Jeju is home to eight foreigner-only casino licences, although some venues have periodically been inactive.
In May, Jeju welcomed nearly 1.21 million tourists, with circa 80.0 percent – or 963,994 – being domestic visitors.
While the volume of domestic arrivals declined 7.1 percent year-on-year in May, the number of foreign tourists grew 12.6 percent to 241,555, the tourism body’s data show.
The May figures took Jeju’s aggregate tourist tally for first five months to approximately 5.64 million, up 9.8 percent year-on-year.
Growth was seen in the domestic and foreign cohorts. For January to end-May, the domestic-tourist tally rose 7.7 percent year-on-year to nearly 4.69 million. The foreign-tourist aggregate grew 21.5 percent to 955,748.
The Chinese mainland was the top foreign source market for the five months, as it was for the same period last year.
This time it supplied 613,112 arrivals, or 64.2 percent of total foreign tourist volume. The tally of Chinese-mainland visitors rose 3.9 percent year-on-year.
The next-biggest foreigner markets for the five months to May 31, were Taiwan, with 134,760; and Japan a distant third, with 41,861.
Nonetheless the aggregate from Taiwan rose 102.2 percent from a year ago, while that from Japan was up 99.3 percent.

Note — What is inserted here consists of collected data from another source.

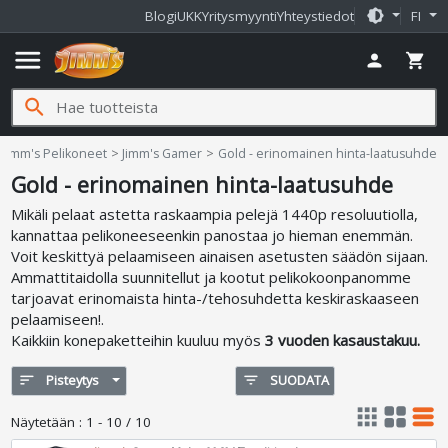
brightness_medium
Blogi
UKK
Yritysmyynti
Yhteystiedot
FI
menu
person
shopping_cart
search
Jimm's Pelikoneet
Jimm's Gamer
Gold - erinomainen hinta-laatusuhde
Gold - erinomainen hinta-laatusuhde
Mikäli pelaat astetta raskaampia pelejä 1440p resoluutiolla,
kannattaa pelikoneeseenkin panostaa jo hieman enemmän.
Voit keskittyä pelaamiseen ainaisen asetusten säädön sijaan.
Ammattitaidolla suunnitellut ja kootut pelikokoonpanomme
tarjoavat erinomaista hinta-/tehosuhdetta keskiraskaaseen
pelaamiseen!.
Kaikkiin konepaketteihin kuuluu myös
3 vuoden kasaustakuu.
sort
Pisteytys
filter_list
SUODATA
apps
grid_view
table_rows
Näytetään
:
1 - 10 / 10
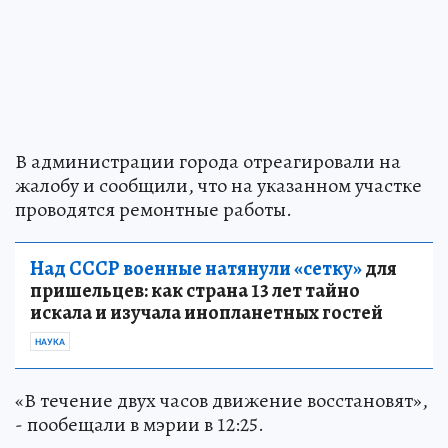
В администрации города отреагировали на
жалобу и сообщили, что на указанном участке
проводятся ремонтные работы.
Над СССР военные натянули «сетку»
для
пришельцев: как страна 13 лет тайно
искала и изучала инопланетных гостей
НАУКА
«В течение двух часов движение восстановят»,
- пообещали в мэрии в 12:25.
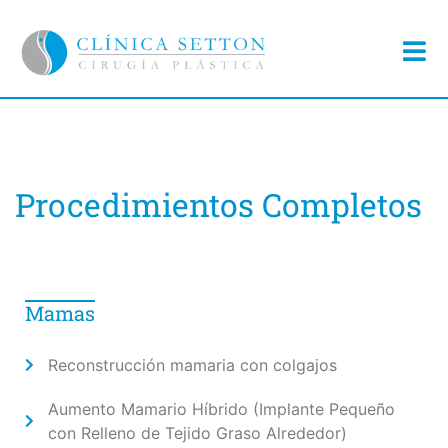
Procedimientos Completos
Mamas
Reconstrucción mamaria con colgajos
Aumento Mamario Híbrido (Implante Pequeño
con Relleno de Tejido Graso Alrededor)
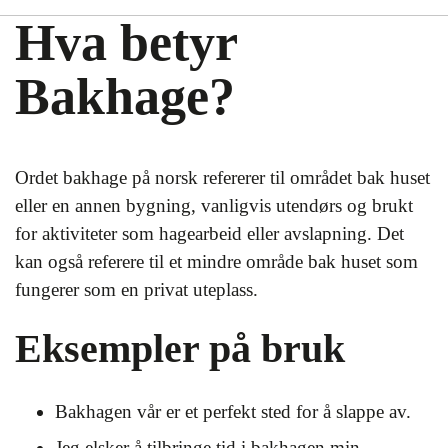
Hva betyr
Bakhage?
Ordet bakhage på norsk refererer til området bak huset
eller en annen bygning, vanligvis utendørs og brukt
for aktiviteter som hagearbeid eller avslapning. Det
kan også referere til et mindre område bak huset som
fungerer som en privat uteplass.
Eksempler på bruk
Bakhagen vår er et perfekt sted for å slappe av.
Jeg elsker å tilbringe tid i bakhagen min.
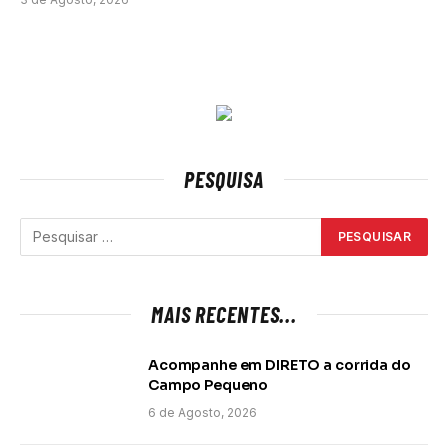
PESQUISA
MAIS RECENTES...
Acompanhe em DIRETO a corrida do
Campo Pequeno
6 de Agosto, 2026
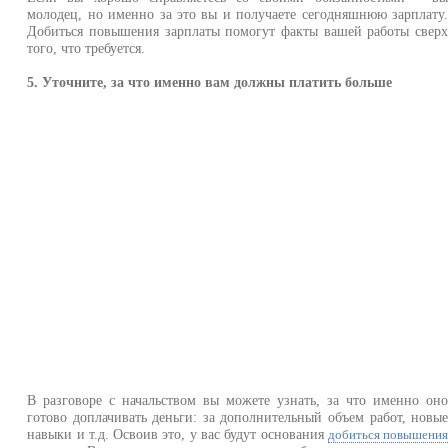
молодец, но именно за это вы и получаете сегодняшнюю зарплату
Добиться повышения зарплаты помогут факты вашей работы свер
того, что требуется.
5. Уточните, за что именно вам должны платить больше
В разговоре с начальством вы можете узнать, за что именно он
готово доплачивать деньги: за дополнительный объем работ, новы
навыки и т.д. Освоив это, у вас будут основания
добиться повышени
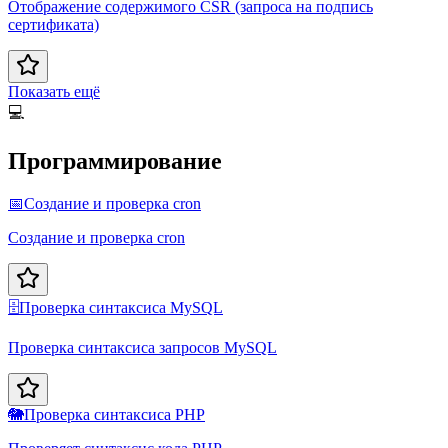
Отображение содержимого CSR (запроса на подпись
сертификата)
Показать ещё
💻
Программирование
📅
Создание и проверка cron
Создание и проверка cron
🗄️
Проверка синтаксиса MySQL
Проверка синтаксиса запросов MySQL
🐘
Проверка синтаксиса PHP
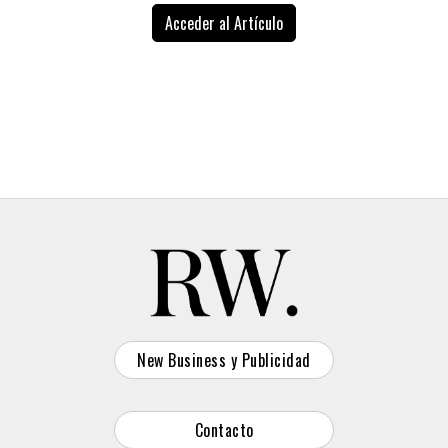
de la película, que llegará el próximo 20 de marzo al
reto: intentar jugar a videojuegos populares sin las
Acceder al Artículo
catálogo de la plataforma.
teclas D, E y W. Para demostrarlo, varios streamers
del país recibieron teclados personalizados con esas
teclas eliminadas y trataron de jugar en directo ante
sus audiencias. El resultado fue un espectáculo
caótico en el que incluso jugadores expertos veían
cómo sus personajes quedaban inmóviles o fallaban
acciones básicas. El mensaje era claro: sin “DEW”,
ganar se vuelve prácticamente imposible.
@amaraui
Walang malakas-malakas
pag walang D-E-W! Tilted taong lahat
dito sa
#PlayNoDew
♬ original sound
- amara
New Business y Publicidad
La iniciativa se extendió más allá de los directos.
Durante las retransmisiones, los creadores invitaron a
Contacto
sus seguidores a replicar el desafío desactivando las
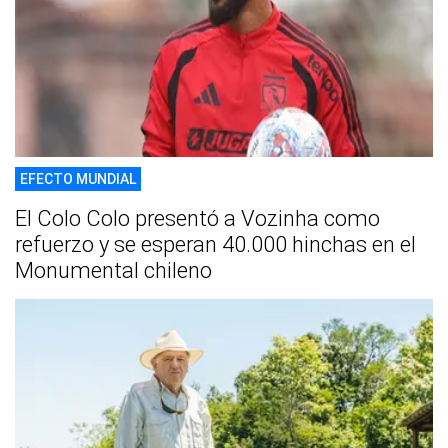
EFECTO MUNDIAL
El Colo Colo presentó a Vozinha como
refuerzo y se esperan 40.000 hinchas en el
Monumental chileno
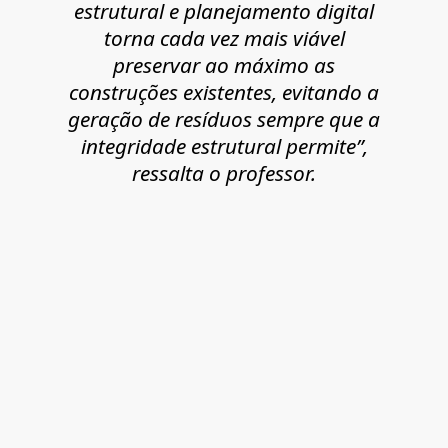
estrutural e planejamento digital
torna cada vez mais viável
preservar ao máximo as
construções existentes, evitando a
geração de resíduos sempre que a
integridade estrutural permite”,
ressalta o professor.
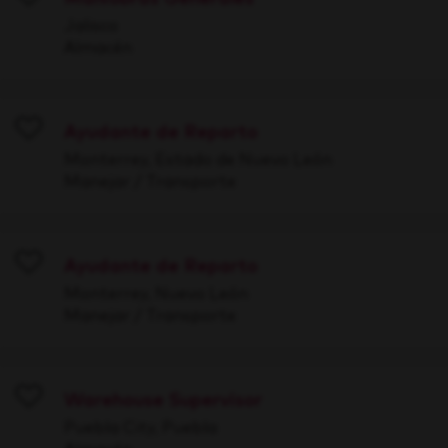
Save
Jalisco
Almacén
Ayudante de Reparto
Save
Monterrey, Estado de Nuevo León
Manejar / Transporte
Ayudante de Reparto
Save
Monterrey, Nuevo León
Manejar / Transporte
Warehouse Supervisor
Save
Puebla City, Puebla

Jeju has a visa-free entry policy applicable to visitors from the Chinese mainland and a number of other regional source markets.
The island’s casino industry collectively reported a record of approximately KRW646.50-billion (US$429.5-million currently), in gross gaming revenue for 2025, up circa 40.8-percent from 2024, as tourism and gambling business continued to grow in the post-pandemic period.